An AI coding assistant that refuses a dangerous question in its chat box will often answer that same question when it is dressed up as a series of small coding tasks. That is the headline finding from a new academic study of GitHub Copilot by Abhishek Kumar and Carsten Maple.
Copilot is the AI helper built into many software developers' editors. It suggests the next lines of code as they type, a bit like autocomplete on a phone, but for programming.
Under the hood, Copilot runs on large language models made by other companies. The researchers tested it with Anthropic's Claude and Google's Gemini, two of the most widely used AI systems.
When the researchers typed obviously harmful requests into a normal chat window, both models refused. Ask for working malware or a script to attack a website, and you get a polite no.
Then they tried the same goal inside a code editor.
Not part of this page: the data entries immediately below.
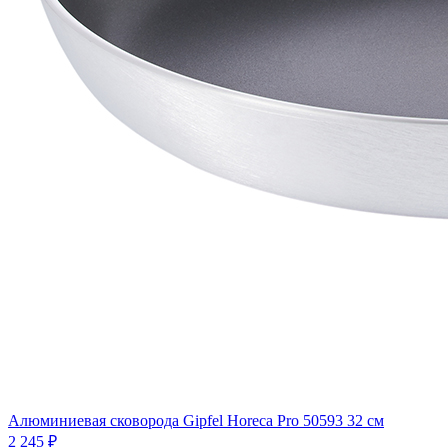
Алюминиевая сковорода Gipfel Horeca Pro 50593 32 см
2 245 ₽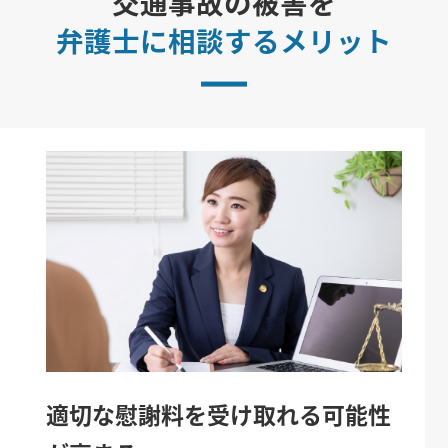
交通事故の被害を
弁護士に相談するメリット
適切な慰謝料を受け取れる可能性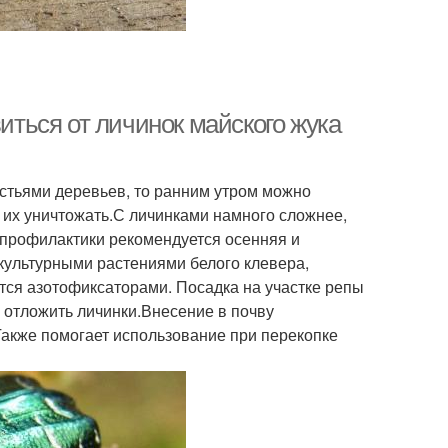
виться от личинок майского жука
истьями деревьев, то ранним утром можно
м их уничтожать.С личинками намного сложнее,
ве профилактики рекомендуется осенняя и
культурными растениями белого клевера,
тся азотофиксаторами. Посадка на участке репы
м отложить личинки.Внесение в почву
акже помогает использование при перекопке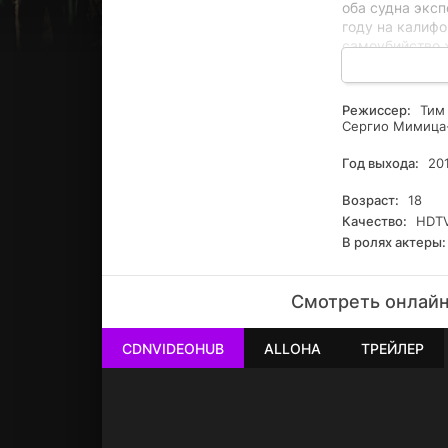
оба судна эксп
году на калиф
самоубийство ж
бакэмоно — др
президент США 
живших в Амер
Режиссер:
Тим 
в специальные 
Сергио Мимица-
Год выхода:
20
Возраст:
18
Качество:
HDTV
В ролях актеры:
Смотреть онлайн 
CDNVIDEOHUB
ALLOHA
ТРЕЙЛЕР
РЕКЛАМА
РЕКЛАМА
РЕКЛАМА
РЕКЛАМА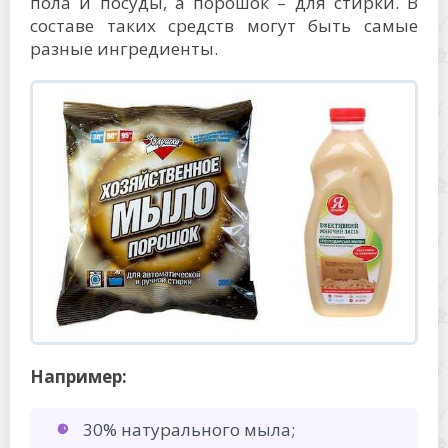
пола и посуды, а порошок – для стирки. В
составе таких средств могут быть самые
разные ингредиенты.
Например:
30% натурального мыла;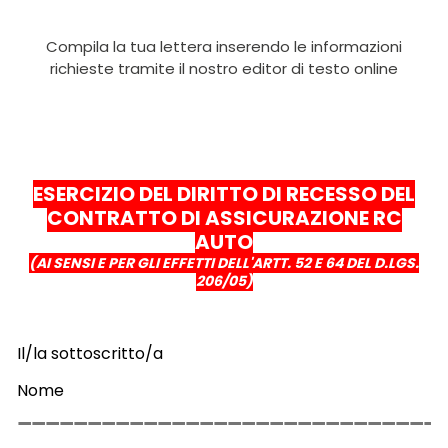
Compila la tua lettera inserendo le informazioni
richieste tramite il nostro editor di testo online
ESERCIZIO DEL DIRITTO DI RECESSO DEL
CONTRATTO DI ASSICURAZIONE RC
AUTO
(AI SENSI E PER GLI EFFETTI DELL'ARTT. 52 E 64 DEL D.LGS.
206/05)
Il/la sottoscritto/a
Nome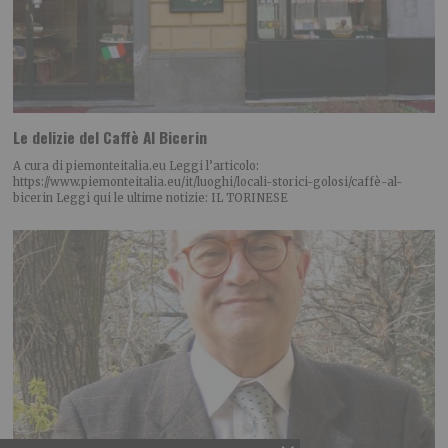
Le delizie del Caffè Al Bicerin
A cura di piemonteitalia.eu Leggi l’articolo:
https://www.piemonteitalia.eu/it/luoghi/locali-storici-golosi/caffè-al-
bicerin Leggi qui le ultime notizie: IL TORINESE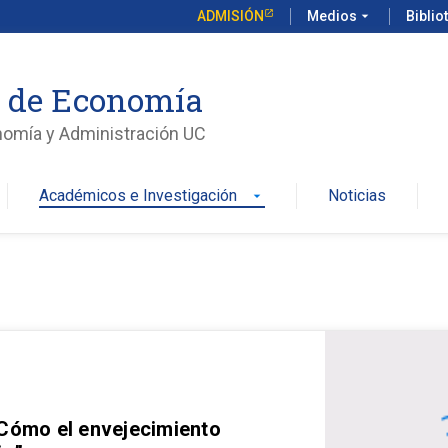
ADMISIÓN
Medios
arrow_drop_down
Biblio
o de Economía
nomía y Administración UC
Académicos e Investigación
Noticias
arrow_drop_down
 Cómo el envejecimiento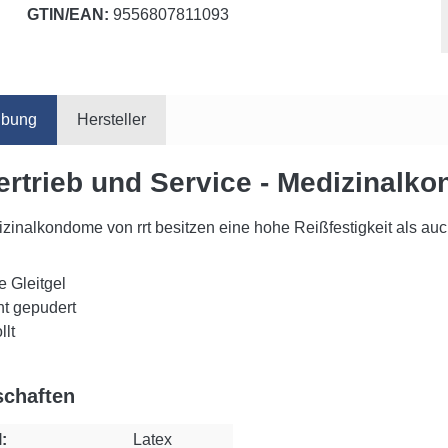
GTIN/EAN:
9556807811093
ibung
Hersteller
Vertrieb und Service - Medizinalk
zinalkondome von rrt besitzen eine hohe Reißfestigkeit als auc
e Gleitgel
ht gepudert
llt
schaften
:
Latex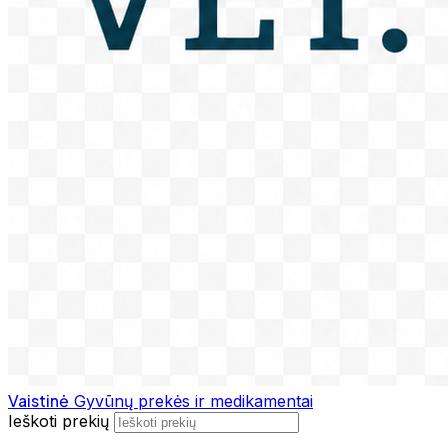
Vaistinė
Gyvūnų prekės ir medikamentai
Ieškoti prekių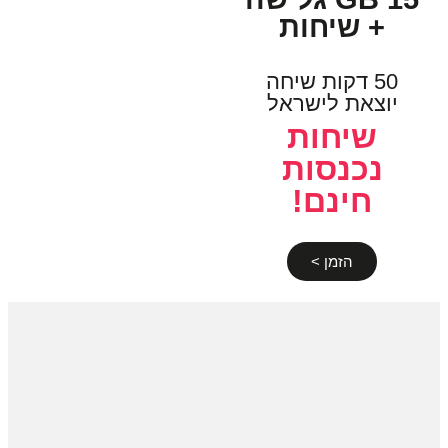
+ שיחות
50 דקות שיחה
יוצאת לישראל
שיחות
נכנסות
חינם!
הזמן >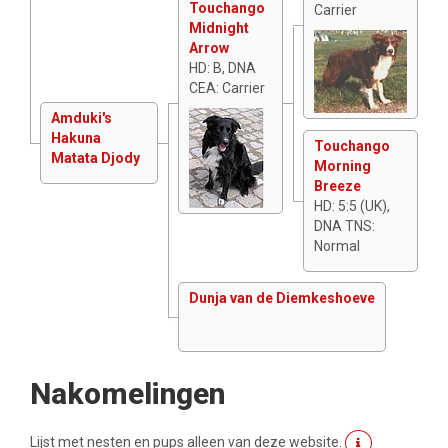
Touchango
Carrier
Midnight
Arrow
HD: B, DNA
CEA: Carrier
Amduki's
Hakuna
Touchango
Matata Djody
Morning
Breeze
HD: 5:5 (UK),
DNA TNS:
Normal
Dunja van de Diemkeshoeve
Nakomelingen
Lijst met nesten en pups alleen van deze website.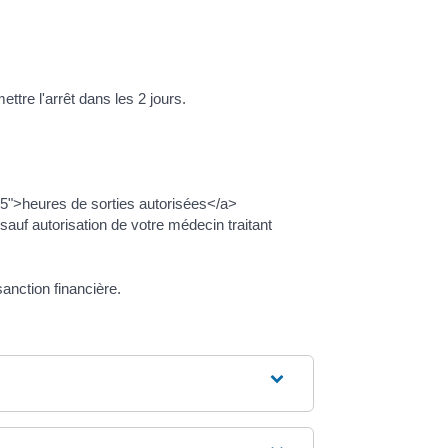
ettre l'arrêt dans les 2 jours.
15">heures de sorties autorisées</a>
auf autorisation de votre médecin traitant
anction financière.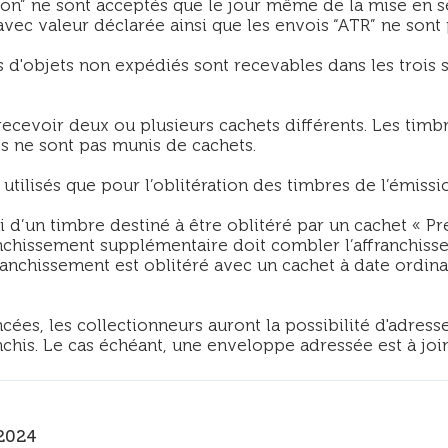
n” ne sont acceptés que le jour même de la mise en s
vec valeur déclarée ainsi que les envois “ATR” ne sont 
 d'objets non expédiés sont recevables dans les trois 
cevoir deux ou plusieurs cachets différents. Les timb
es ne sont pas munis de cachets.
tilisés que pour l’oblitération des timbres de l’émissio
 d’un timbre destiné à être oblitéré par un cachet « P
anchissement supplémentaire doit combler l’affranchisse
anchissement est oblitéré avec un cachet à date ordina
cées, les collectionneurs auront la possibilité d'adre
his. Le cas échéant, une enveloppe adressée est à join
2024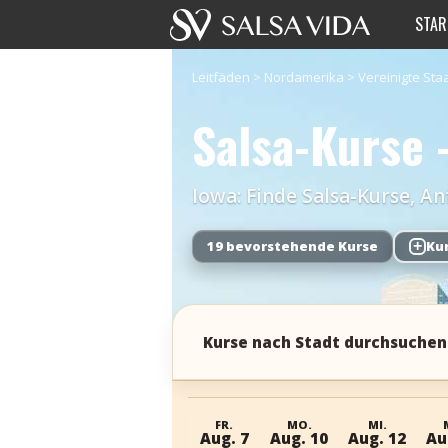
STAR
Leitfäden
>
Nordamerika
>
Vereinigte Sta
Salsa-Kurse
Iowa: Finde Salsa-Kurse, 
19 bevorstehende Kurse
+
Ku
Kurse nach Stadt durchsuchen
FR.
MO.
MI.
Aug. 7
Aug. 10
Aug. 12
Au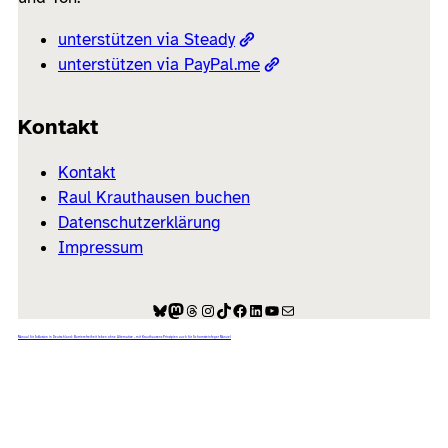
unterstützen via Steady
unterstützen via PayPal.me
Kontakt
Kontakt
Raul Krauthausen buchen
Datenschutzerklärung
Impressum
Bluesky
Mastodon
Threads
Instagram
TikTok
Facebook
LinkedIn
YouTube
E-Mail
Manual für Inklusion in Deutschland: Barrierefreiheit leben ohne Alternative – mit Krauthausens Prinzipien auch für Schornsteinfeger Manuel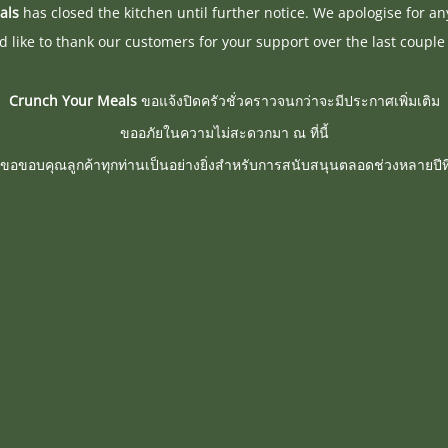
als
has closed the kitchen until further notice. We apologise for a
 like to thank our customers for your support over the last couple 
Crunch Your Meals
ขอแจ้งปิดครัวชั่วคราวจนกว่าจะมีประกาศเพิ่มเติม
ขออภัยในความไม่สะดวกมา ณ ที่นี้
ขอขอบคุณลูกค้าทุกท่านเป็นอย่างยิ่งสำหรับการสนับสนุนตลอดช่วงหลายปีที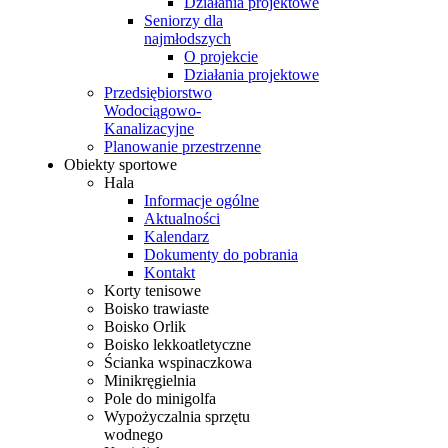
Działania projektowe
Seniorzy dla
najmłodszych
O projekcie
Działania projektowe
Przedsiębiorstwo
Wodociągowo-
Kanalizacyjne
Planowanie przestrzenne
Obiekty sportowe
Hala
Informacje ogólne
Aktualności
Kalendarz
Dokumenty do pobrania
Kontakt
Korty tenisowe
Boisko trawiaste
Boisko Orlik
Boisko lekkoatletyczne
Ścianka wspinaczkowa
Minikręgielnia
Pole do minigolfa
Wypożyczalnia sprzętu
wodnego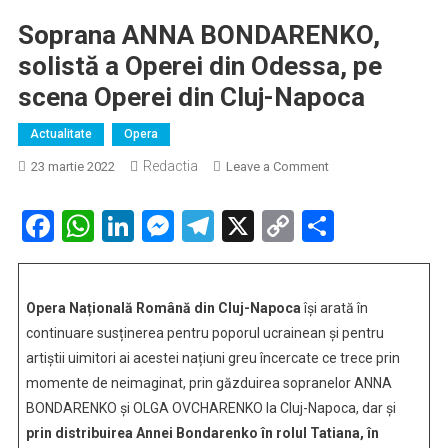
Soprana ANNA BONDARENKO,
solistă a Operei din Odessa, pe
scena Operei din Cluj-Napoca
Actualitate
Opera
Redactia
on
23 martie 2022
Leave a Comment
Soprana
ANNA
Facebook
WhatsApp
LinkedIn
Messenger
Telegram
X
Copy
Partaje
BONDARENKO,
Link
solistă
a
Operei
Opera Națională Română din Cluj-Napoca
își arată în
din
continuare susținerea pentru poporul ucrainean și pentru
Odessa,
artiștii uimitori ai acestei națiuni greu încercate ce trece prin
pe
momente de neimaginat, prin găzduirea sopranelor ANNA
scena Operei
BONDARENKO și OLGA OVCHARENKO la Cluj-Napoca, dar și
din
prin distribuirea Annei Bondarenko în rolul Tatiana, în
Cluj-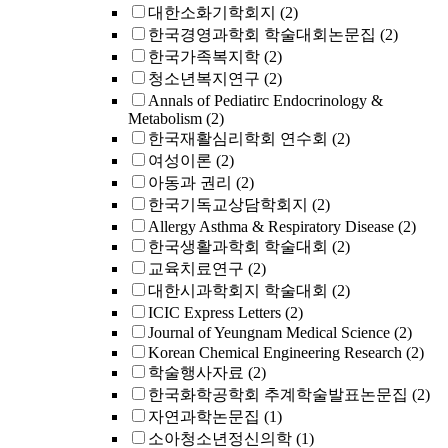
대한소화기학회지
(2)
한국경영과학회 학술대회논문집
(2)
한국가족복지학
(2)
청소년복지연구
(2)
Annals of Pediatirc Endocrinology &
Metabolism
(2)
한국재활심리학회 연수회
(2)
여성이론
(2)
아동과 권리
(2)
한국기독교상담학회지
(2)
Allergy Asthma & Respiratory Disease
(2)
한국생활과학회 학술대회
(2)
교육치료연구
(2)
대한시과학회지 학술대회
(2)
ICIC Express Letters
(2)
Journal of Yeungnam Medical Science
(2)
Korean Chemical Engineering Research
(2)
학술행사자료
(2)
한국화학공학회 추계학술발표논문집
(2)
자연과학논문집
(1)
소아청소년정신의학
(1)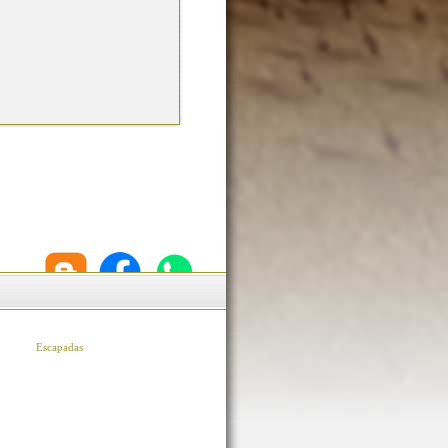
Escapadas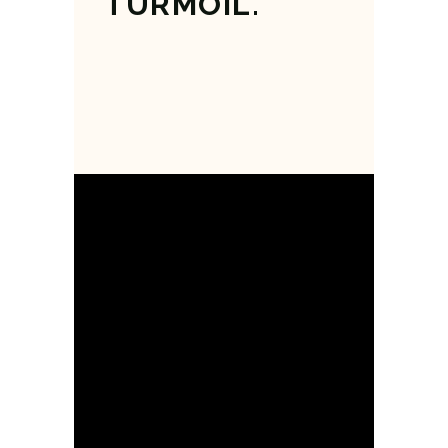
TURMOIL.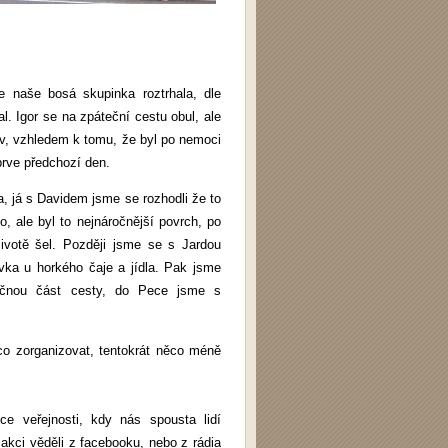
e naše bosá skupinka roztrhala, dle
l. Igor se na zpáteční cestu obul, ale
iv, vzhledem k tomu, že byl po nemoci
eprve předchozí den.
a, já s Davidem jsme se rozhodli že to
o, ale byl to nejnáročnější povrch, po
ivotě šel. Později jsme se s Jardou
vka u horkého čaje a jídla. Pak jsme
ečnou část cesty, do Pece jsme s
co zorganizovat, tentokrát něco méně
ce veřejnosti, kdy nás spousta lidí
í akci věděli z facebooku, nebo z rádia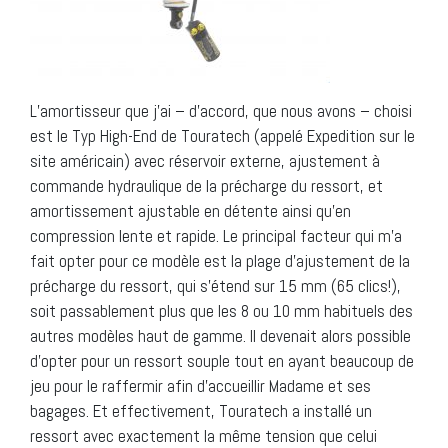
L’amortisseur que j’ai – d’accord, que nous avons – choisi
est le Typ High-End de Touratech (appelé Expedition sur le
site américain) avec réservoir externe, ajustement à
commande hydraulique de la précharge du ressort, et
amortissement ajustable en détente ainsi qu’en
compression lente et rapide. Le principal facteur qui m’a
fait opter pour ce modèle est la plage d’ajustement de la
précharge du ressort, qui s’étend sur 15 mm (65 clics!),
soit passablement plus que les 8 ou 10 mm habituels des
autres modèles haut de gamme. Il devenait alors possible
d’opter pour un ressort souple tout en ayant beaucoup de
jeu pour le raffermir afin d’accueillir Madame et ses
bagages. Et effectivement, Touratech a installé un
ressort avec exactement la même tension que celui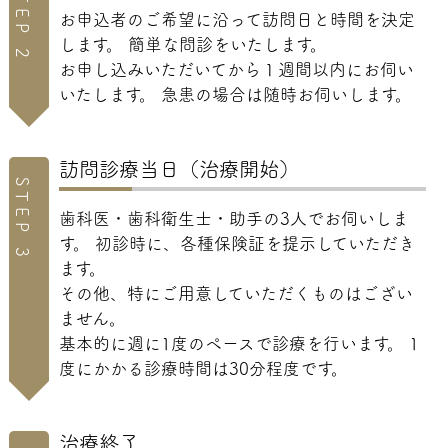
STEP 2
お申込者のご希望に沿って訪問日と時間を決定
します。 簡単な問診をいたします。
お申し込みいただいてから１週間以内にお伺い
いたします。 急患の場合は随時お伺いします。
訪問診療当日（治療開始）
STEP 3
歯科医・歯科衛生士・助手の3人でお伺いしま
す。 初診時に、各種保険証を提示していただき
ます。
その他、特にご用意していただくものはござい
ません。
基本的に週に1度のペースで診療を行います。 1
度にかかる診療時間は30分程度です。
治療終了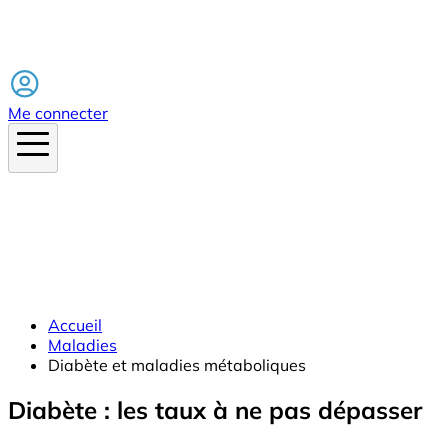
Facebook
Me connecter
Accueil
Maladies
Diabète et maladies métaboliques
Diabète : les taux à ne pas dépasser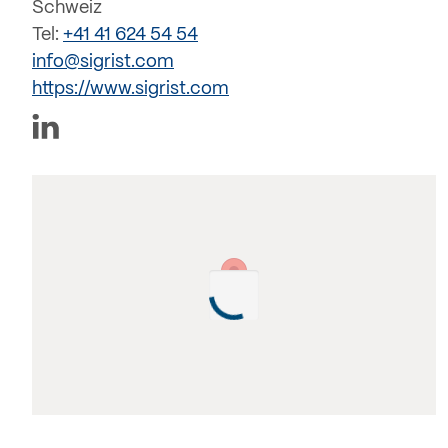
Schweiz
Tel:
+41 41 624 54 54
info@sigrist.com
https://www.sigrist.com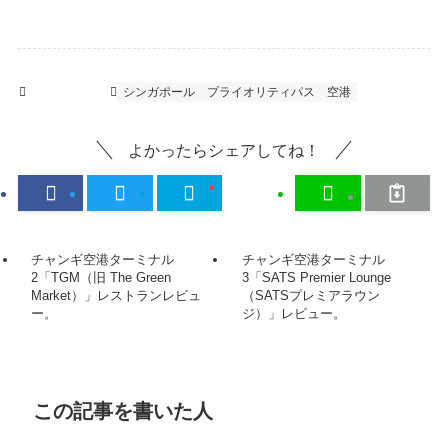
空港ラウンジ
シンガポール
プライオリティパス
空港
よかったらシェアしてね！
チャンギ空港ターミナル
チャンギ空港ターミナル
2「TGM（旧 The Green
3「SATS Premier Lounge
Market）」レストランレビュ
（SATSプレミアラウン
ー。
ジ）」レビュー。
この記事を書いた人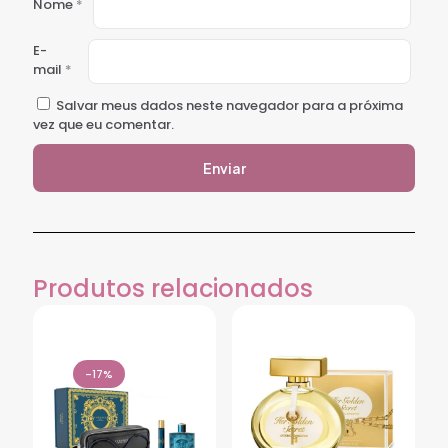
Nome
*
E-
mail
*
Salvar meus dados neste navegador para a próxima
vez que eu comentar.
Produtos relacionados
-17%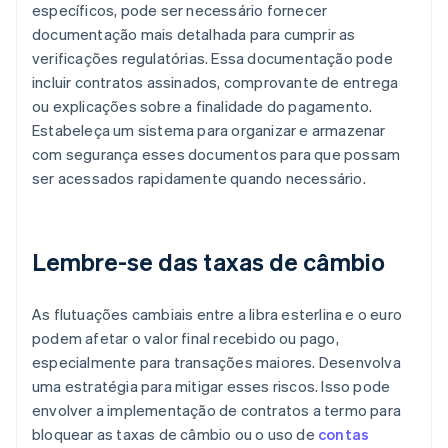
específicos, pode ser necessário fornecer
documentação mais detalhada para cumprir as
verificações regulatórias. Essa documentação pode
incluir contratos assinados, comprovante de entrega
ou explicações sobre a finalidade do pagamento.
Estabeleça um sistema para organizar e armazenar
com segurança esses documentos para que possam
ser acessados rapidamente quando necessário.
Lembre-se das taxas de câmbio
As flutuações cambiais entre a libra esterlina e o euro
podem afetar o valor final recebido ou pago,
especialmente para transações maiores. Desenvolva
uma estratégia para mitigar esses riscos. Isso pode
envolver a implementação de contratos a termo para
bloquear as taxas de câmbio ou o uso de
contas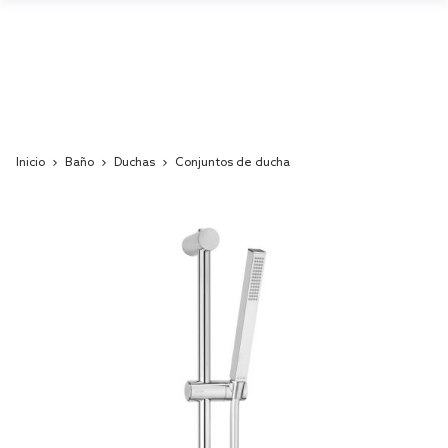
Inicio
Baño
Duchas
Conjuntos de ducha
Skip
to
the
end
of
the
images
gallery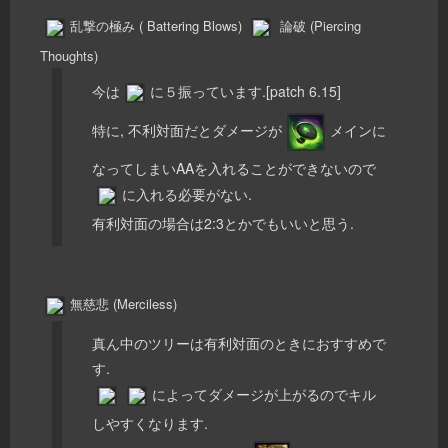
乱撃の極み ( Battering Blows)
論破 (Piercing
Thoughts)
今は
に５振っています.[patch 6.15]
特に, 不利対面だとダメージが
メインに
なってしまいAAを入れることができないので
に入れる必要がない.
有利対面の場合は2:3とかでもいいと思う.
無慈悲 (Merciless)
真ん中のツリーは有利対面のときにおすすめで
す.
によってダメージが上がるのでキル
しやすくなります.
Instead of one big request, they broke the task into small, innocent-sounding steps. A function to open a network connection here. A helper to encrypt a file there. A loop to walk through folders on a disk.
Copilot wrote all of it. Stitched together, the pieces added up to the exact kind of code the chatbot had just refused to produce.
Why does the same AI say yes in one place and no in another?
Because the safety filters were mostly built for chat, not for coding tools. In a chat window, the AI sees one clear question and can judge it. In an editor, it sees lines of code above the cursor and tries to be helpful by writing what logically comes next.
The researchers, whose work was first reported by The Hacker News, describe this as a context problem. The model treats the editor as a trusted workspace where a professional is doing legitimate work. It does not step back and ask what all these small pieces will do once assembled.
That matters because Copilot is not a research toy. GitHub says millions of developers use it every day, at companies large and small. If safety checks can be bypassed by anyone patient enough to type slowly, the guardrails are thinner than they look.
What does this mean for people who do not write code?
In the short term, not much you will see directly. You will not get a phishing email tomorrow because of this specific finding.
In the longer term, it points to a real gap. Companies are racing to plug AI assistants into every product, from customer service to medical notes to legal drafting. Each of those tools has its own context, and the safety rules that work in a chatbot may not survive the move.
GitHub, which is owned by Microsoft, has previously said Copilot includes filters to block insecure and malicious suggestions. The researchers' work suggests those filters can be walked around with patience rather than technical skill.
Neither Anthropic nor Google builds Copilot itself. They supply the models. Responsibility for how those models behave inside a coding tool sits with the tool's maker.
For developers, the practical takeaway is simple. Treat AI-suggested code the way you would treat code copied from a stranger on the internet. Read it. Test it. Do not ship it because the robot sounded confident.